━━ DATA PROVIDED ━━

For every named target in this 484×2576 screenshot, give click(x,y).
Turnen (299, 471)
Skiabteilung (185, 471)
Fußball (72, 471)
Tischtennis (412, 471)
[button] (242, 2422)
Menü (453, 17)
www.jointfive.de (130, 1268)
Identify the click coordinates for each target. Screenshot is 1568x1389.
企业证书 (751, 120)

━━━
━━ DATA PROVIDED ━━

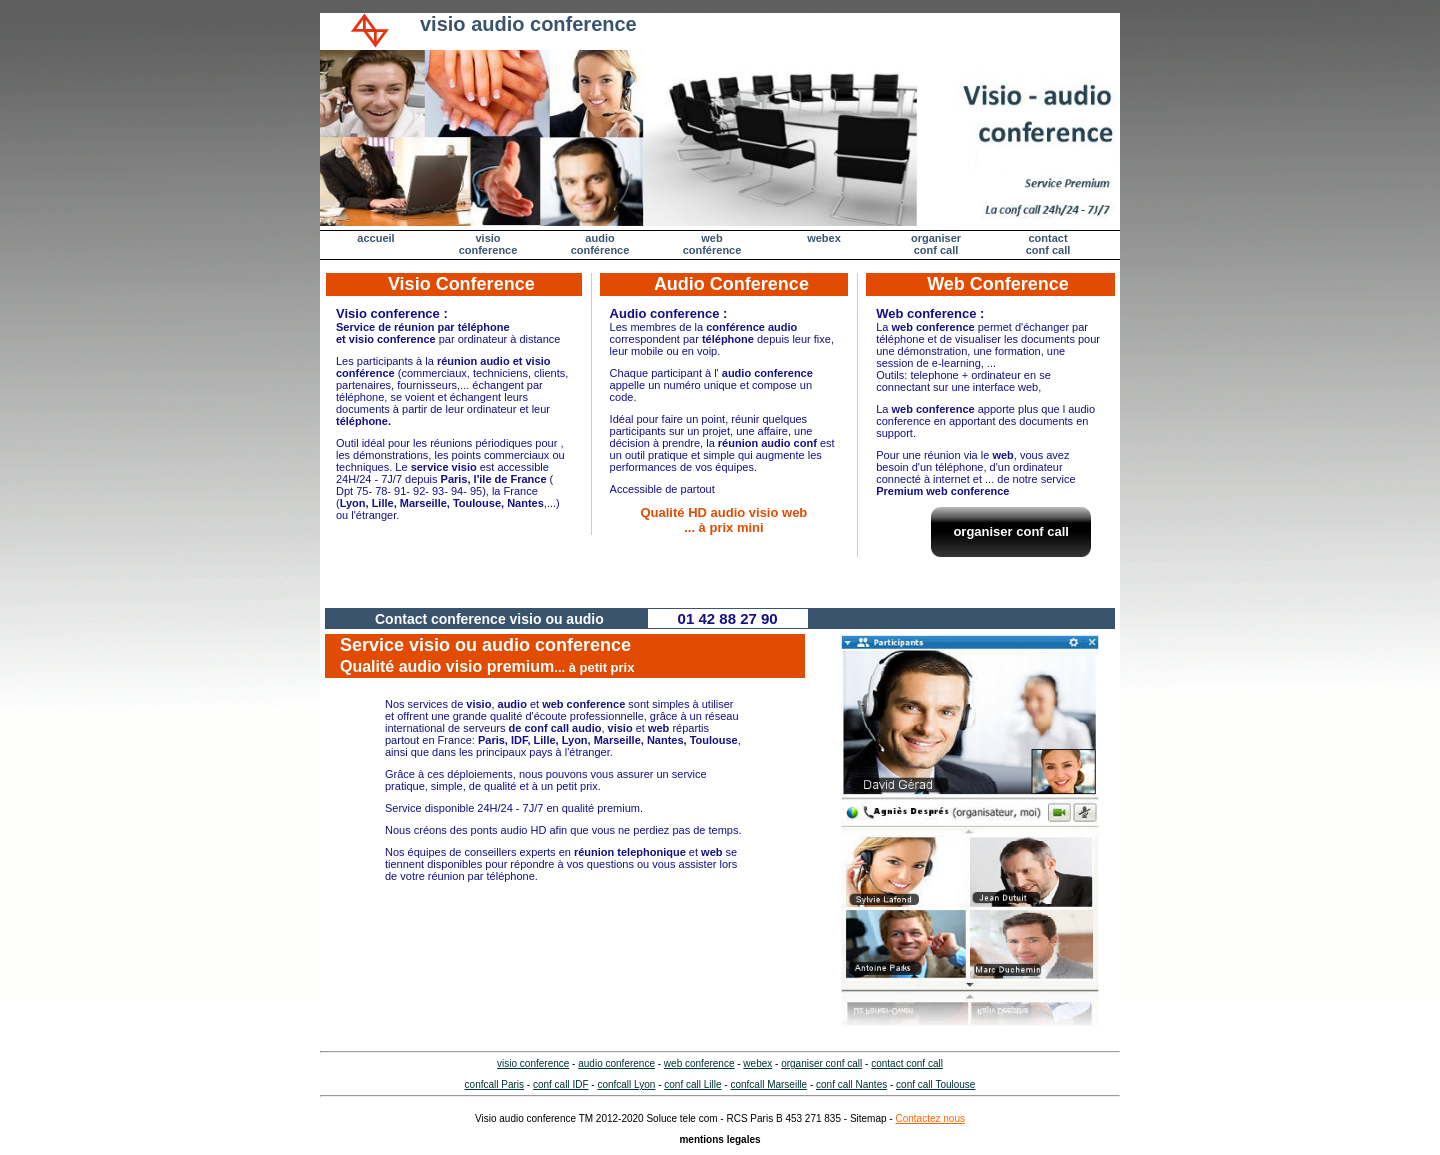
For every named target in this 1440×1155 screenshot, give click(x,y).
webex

━━━

→ **WORK TO BE COMPLETED**:
Reprint exactly the lines above that start at the one with "For every named target in this 484×2576" and end at the one with "企业证书 (751, 120)", keeping both and adding none.

→ **ANSWER TO THIS PROBLEM**:
For every named target in this 484×2576 screenshot, give click(x,y).
Turnen (299, 471)
Skiabteilung (185, 471)
Fußball (72, 471)
Tischtennis (412, 471)
[button] (242, 2422)
Menü (453, 17)
www.jointfive.de (130, 1268)
Identify the click coordinates for each target. Screenshot is 1568x1389.
企业证书 (751, 120)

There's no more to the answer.